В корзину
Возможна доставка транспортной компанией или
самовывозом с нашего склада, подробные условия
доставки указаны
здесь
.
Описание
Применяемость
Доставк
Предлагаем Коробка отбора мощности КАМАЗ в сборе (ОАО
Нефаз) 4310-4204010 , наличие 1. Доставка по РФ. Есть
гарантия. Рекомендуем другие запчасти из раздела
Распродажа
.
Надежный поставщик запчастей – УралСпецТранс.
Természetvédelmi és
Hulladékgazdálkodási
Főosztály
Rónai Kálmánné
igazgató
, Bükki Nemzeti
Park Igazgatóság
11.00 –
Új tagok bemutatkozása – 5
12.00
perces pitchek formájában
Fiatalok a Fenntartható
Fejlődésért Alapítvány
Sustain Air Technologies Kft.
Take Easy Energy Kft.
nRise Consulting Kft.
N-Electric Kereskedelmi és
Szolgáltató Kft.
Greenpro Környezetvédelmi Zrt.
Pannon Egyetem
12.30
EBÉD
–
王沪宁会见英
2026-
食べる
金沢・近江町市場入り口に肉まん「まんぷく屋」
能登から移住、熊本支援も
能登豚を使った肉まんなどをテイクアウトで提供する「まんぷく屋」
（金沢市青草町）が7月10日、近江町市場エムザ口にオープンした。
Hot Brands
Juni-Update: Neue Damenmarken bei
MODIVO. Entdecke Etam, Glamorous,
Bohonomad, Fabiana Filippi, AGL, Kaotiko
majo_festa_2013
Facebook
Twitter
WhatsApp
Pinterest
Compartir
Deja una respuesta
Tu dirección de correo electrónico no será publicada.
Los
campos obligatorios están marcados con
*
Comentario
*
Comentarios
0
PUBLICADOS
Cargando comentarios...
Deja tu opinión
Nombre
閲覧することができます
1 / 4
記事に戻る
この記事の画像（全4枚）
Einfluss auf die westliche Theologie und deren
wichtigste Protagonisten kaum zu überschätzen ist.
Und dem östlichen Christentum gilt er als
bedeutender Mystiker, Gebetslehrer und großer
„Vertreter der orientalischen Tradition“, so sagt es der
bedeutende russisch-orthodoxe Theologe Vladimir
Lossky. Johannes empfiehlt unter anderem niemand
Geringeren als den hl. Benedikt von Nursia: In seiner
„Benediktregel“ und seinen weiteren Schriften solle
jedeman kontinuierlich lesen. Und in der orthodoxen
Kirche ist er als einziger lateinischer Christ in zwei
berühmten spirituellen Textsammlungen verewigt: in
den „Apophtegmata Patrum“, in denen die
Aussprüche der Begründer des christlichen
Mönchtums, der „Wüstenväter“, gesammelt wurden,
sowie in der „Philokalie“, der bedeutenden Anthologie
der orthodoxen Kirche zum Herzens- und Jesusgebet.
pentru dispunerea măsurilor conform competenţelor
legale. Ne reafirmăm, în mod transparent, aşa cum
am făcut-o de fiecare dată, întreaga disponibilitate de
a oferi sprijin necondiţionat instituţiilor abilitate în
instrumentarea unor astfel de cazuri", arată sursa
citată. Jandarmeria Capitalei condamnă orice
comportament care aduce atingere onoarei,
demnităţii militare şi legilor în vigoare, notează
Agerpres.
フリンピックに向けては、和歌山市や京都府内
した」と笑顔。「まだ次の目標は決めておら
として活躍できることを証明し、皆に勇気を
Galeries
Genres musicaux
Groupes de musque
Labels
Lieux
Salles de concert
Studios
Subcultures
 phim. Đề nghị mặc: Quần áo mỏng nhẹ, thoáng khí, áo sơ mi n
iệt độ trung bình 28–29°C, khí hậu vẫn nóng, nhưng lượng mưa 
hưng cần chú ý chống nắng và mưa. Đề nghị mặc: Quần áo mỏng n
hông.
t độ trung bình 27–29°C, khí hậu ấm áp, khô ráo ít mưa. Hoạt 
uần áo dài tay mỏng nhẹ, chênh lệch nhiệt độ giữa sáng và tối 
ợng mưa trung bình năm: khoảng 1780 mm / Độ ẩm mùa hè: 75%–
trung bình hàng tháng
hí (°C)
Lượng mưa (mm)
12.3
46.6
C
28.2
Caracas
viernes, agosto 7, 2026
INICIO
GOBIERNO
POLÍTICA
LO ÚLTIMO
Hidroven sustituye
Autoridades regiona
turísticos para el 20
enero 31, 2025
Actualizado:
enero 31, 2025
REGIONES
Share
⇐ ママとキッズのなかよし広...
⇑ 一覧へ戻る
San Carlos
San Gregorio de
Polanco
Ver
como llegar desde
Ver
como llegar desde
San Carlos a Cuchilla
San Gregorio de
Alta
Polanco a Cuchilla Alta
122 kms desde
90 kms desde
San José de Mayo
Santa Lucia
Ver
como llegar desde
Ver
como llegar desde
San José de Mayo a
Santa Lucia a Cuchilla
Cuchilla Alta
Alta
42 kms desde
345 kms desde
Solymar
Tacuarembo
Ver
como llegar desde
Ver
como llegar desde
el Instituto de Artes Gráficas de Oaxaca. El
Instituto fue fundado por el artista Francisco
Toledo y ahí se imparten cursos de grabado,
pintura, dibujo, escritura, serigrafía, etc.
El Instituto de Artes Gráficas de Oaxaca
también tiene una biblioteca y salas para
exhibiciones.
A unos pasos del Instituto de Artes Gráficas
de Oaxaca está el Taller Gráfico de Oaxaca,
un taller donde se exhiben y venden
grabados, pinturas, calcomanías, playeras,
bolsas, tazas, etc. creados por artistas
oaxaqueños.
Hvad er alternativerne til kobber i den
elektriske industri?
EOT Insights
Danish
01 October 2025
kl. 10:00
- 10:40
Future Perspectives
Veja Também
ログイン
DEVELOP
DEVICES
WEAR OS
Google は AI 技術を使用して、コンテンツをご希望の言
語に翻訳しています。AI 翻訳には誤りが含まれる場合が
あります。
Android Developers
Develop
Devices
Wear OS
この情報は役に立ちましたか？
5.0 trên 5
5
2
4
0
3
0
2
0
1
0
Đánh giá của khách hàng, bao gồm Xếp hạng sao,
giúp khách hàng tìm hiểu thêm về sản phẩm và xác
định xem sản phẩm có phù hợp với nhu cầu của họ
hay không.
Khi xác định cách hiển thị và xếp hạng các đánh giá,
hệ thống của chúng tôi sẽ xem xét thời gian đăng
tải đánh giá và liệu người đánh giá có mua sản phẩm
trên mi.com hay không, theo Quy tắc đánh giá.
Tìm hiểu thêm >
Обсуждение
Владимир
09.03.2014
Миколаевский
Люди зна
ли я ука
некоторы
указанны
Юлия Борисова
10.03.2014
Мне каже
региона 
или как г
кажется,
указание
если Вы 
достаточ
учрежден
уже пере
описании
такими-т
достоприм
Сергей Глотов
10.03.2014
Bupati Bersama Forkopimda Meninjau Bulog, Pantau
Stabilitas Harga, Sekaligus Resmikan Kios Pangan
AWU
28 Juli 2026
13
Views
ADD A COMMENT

○ ○ ○ ○ ○ ○ ○

Work out how many lines of the material above contain "hạng", then write that number alone.

2